I agree about the grocery store, mostly, but it is also a place where people used to meet, make new friend, pick up dates and just chat Now the shopper not focused on the ether rather than those around him or her is rare.
And they ignore the cashiers, hold up lines in restaurants and gas stations and blame the employees when there’s a misunderstanding.
That hasn’t filtered to where I live yet, likely because we have limited cell phone reception to do anything outside wifi spots. I feel like we are losing common courtesy and I don’t like it either. What can be done?
Since when did people meet at the grocery store?
#1 I’ve seen a few productions of West Side Story and I haven’t liked even one of them including the movie versions. Many years ago, my wife and I walked out at intermission from a traveling professional troupes performance in Madison WI and didn’t go back in, we weren’t the only ones. This troupe had been getting rave reviews across their USA tour, it was all a lie. We paid damn good money for our seats to the show, such a disappointment. It had a terrible cast, the leads were badly mismatched, the blocking was horrible, the cast appeared to be in chaos, Q’s were terrible, where the hell was the Stage Manager, overall it was really hard to watch what was happening and it was boring.

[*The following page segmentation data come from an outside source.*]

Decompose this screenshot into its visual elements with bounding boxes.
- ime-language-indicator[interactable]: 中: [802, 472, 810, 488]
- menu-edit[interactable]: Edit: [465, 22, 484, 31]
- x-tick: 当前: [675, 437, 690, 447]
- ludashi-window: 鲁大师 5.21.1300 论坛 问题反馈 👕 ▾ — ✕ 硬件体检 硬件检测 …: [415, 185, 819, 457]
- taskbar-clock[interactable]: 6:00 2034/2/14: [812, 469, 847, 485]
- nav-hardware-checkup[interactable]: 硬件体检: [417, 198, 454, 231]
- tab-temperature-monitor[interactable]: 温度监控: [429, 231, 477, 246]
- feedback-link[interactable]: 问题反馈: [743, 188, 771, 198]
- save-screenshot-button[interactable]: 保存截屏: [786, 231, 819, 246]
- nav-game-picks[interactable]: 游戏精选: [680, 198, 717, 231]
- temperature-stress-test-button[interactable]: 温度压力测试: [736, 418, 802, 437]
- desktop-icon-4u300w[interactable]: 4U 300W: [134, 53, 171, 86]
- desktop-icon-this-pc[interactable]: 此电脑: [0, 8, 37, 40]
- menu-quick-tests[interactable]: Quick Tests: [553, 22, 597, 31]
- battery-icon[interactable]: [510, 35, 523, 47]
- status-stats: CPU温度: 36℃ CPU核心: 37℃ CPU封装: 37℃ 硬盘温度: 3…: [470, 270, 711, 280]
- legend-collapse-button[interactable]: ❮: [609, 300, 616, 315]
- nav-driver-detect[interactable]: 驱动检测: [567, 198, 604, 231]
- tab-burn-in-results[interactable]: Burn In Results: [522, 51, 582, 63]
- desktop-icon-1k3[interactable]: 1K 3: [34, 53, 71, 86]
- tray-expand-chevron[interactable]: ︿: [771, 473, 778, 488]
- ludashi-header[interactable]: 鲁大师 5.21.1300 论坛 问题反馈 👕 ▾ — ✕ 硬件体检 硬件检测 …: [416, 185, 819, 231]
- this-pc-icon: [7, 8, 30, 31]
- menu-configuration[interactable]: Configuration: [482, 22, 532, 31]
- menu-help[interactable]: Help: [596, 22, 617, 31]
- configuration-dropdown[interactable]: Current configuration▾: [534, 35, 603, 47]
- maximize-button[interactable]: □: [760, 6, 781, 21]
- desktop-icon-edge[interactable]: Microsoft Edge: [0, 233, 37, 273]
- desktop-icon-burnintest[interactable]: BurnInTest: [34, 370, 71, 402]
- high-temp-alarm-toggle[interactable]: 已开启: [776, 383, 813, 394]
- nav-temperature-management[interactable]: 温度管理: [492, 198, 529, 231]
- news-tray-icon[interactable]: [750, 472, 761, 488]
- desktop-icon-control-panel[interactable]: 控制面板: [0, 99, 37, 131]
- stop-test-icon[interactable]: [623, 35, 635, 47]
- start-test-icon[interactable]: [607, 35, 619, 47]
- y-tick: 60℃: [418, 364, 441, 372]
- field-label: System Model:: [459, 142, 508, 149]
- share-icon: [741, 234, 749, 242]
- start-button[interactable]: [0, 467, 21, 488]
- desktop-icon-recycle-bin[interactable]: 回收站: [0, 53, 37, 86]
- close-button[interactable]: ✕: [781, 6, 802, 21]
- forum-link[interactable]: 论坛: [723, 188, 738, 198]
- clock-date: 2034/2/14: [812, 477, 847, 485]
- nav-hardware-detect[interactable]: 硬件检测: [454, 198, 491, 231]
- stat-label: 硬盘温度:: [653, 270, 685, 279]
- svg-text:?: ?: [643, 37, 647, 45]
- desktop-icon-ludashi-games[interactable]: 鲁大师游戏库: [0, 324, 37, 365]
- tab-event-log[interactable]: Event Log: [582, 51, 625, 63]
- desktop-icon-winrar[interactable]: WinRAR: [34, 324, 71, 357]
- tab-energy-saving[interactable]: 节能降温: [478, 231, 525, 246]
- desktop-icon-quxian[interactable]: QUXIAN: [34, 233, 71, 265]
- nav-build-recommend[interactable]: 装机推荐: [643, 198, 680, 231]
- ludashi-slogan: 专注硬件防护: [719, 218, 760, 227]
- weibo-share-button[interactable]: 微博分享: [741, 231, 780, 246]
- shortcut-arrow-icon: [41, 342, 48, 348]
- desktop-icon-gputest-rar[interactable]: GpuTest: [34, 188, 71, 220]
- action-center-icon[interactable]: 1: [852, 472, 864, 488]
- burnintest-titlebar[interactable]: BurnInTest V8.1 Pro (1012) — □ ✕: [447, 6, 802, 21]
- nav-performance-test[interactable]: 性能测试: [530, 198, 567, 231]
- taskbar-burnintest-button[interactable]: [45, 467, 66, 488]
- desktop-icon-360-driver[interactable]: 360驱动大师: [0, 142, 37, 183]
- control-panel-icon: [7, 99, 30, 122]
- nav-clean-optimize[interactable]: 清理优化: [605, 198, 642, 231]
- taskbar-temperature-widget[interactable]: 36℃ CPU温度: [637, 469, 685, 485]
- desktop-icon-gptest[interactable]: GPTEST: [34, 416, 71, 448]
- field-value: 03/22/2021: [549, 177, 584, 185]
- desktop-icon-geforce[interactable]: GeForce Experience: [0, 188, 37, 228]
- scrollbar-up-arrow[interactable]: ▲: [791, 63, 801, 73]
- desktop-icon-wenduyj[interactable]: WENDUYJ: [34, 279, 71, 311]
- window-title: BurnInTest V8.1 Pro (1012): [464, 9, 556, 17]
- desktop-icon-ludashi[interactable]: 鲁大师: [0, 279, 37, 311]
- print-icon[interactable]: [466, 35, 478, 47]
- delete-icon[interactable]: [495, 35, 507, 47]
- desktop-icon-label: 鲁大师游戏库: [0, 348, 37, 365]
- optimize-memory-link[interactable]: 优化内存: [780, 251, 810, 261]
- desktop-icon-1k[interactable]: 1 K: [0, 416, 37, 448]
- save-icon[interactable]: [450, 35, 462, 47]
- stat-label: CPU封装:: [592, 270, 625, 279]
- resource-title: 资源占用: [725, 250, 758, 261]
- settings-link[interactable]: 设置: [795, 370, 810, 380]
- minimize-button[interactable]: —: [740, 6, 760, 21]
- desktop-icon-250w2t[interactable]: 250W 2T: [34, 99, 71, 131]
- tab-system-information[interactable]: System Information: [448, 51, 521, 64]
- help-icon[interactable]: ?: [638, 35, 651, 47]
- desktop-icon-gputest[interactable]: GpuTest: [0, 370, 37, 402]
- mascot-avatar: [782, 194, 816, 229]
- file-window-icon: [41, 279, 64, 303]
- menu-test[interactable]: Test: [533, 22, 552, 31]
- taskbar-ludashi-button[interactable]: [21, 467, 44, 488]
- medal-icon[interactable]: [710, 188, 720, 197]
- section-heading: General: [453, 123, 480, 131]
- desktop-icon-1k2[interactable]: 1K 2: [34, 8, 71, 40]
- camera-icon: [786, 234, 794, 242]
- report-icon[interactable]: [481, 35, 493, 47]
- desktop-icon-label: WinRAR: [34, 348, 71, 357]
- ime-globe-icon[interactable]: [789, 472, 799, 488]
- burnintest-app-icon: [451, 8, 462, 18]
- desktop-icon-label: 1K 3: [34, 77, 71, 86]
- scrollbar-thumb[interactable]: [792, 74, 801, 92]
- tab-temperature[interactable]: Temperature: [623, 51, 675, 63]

I’ll choose a good production of Shakespeare’s actual Romeo & Juliet over any of the modern reincarnations of the story.
The show thrives in high schools, which makes sense. It has never been a hit professionally, except for the 1961 movie.

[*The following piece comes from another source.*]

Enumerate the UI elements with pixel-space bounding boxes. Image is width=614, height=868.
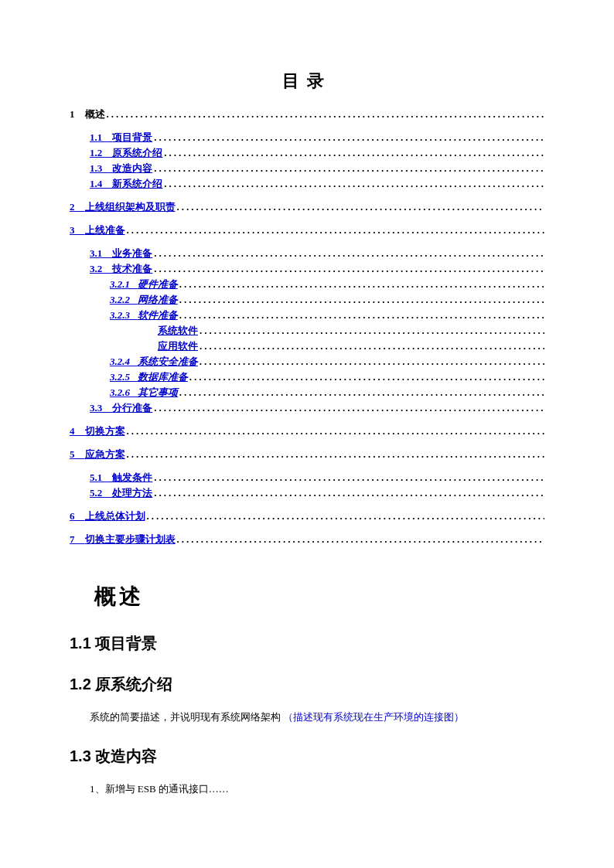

#3 You’ve damn near gotta drag people out of their digital and personal isolation bubbles these days but when you do it’s almost always worth the conversation and I’ve found that no matter how brief the conversations are you’re remembered in positive way most of the time. I don’t like the instant gratification and rather impersonal drive-through’s for anything anymore; I make a point around town to get out of the car, smile and actually talking to clerks at stores, bank tellers, wait staff at restaurants, even the grocery store baggers, as long as I don’t think I’m interfering with with them doing their jobs and there aren’t a lot of people waiting in a line behind me. The result is there are a lot of people around my town that “know” me and are willing to have pleasant conversations; I would never “know” these people if I stuck myself in a bubble.
How many of you actually acknowledge and intentionally wave at your neighbors when you see them, it’s a small thing but it makes a difference.
Me! Me!
Except for the mysterious neighbors who moved in 6 months ago who we have never met, or even seen, except for their two young kids. I’ve waved to them.
Re2: I guess if there’s a small bright side to the story, it would be that this happened in the UK instead of the US. UK plugs are designed to not have any electrical connection until the plug is fully inserted. Regardless, Amazon should have people reviewing these challenges before they’re released on Alexa, at a minimum.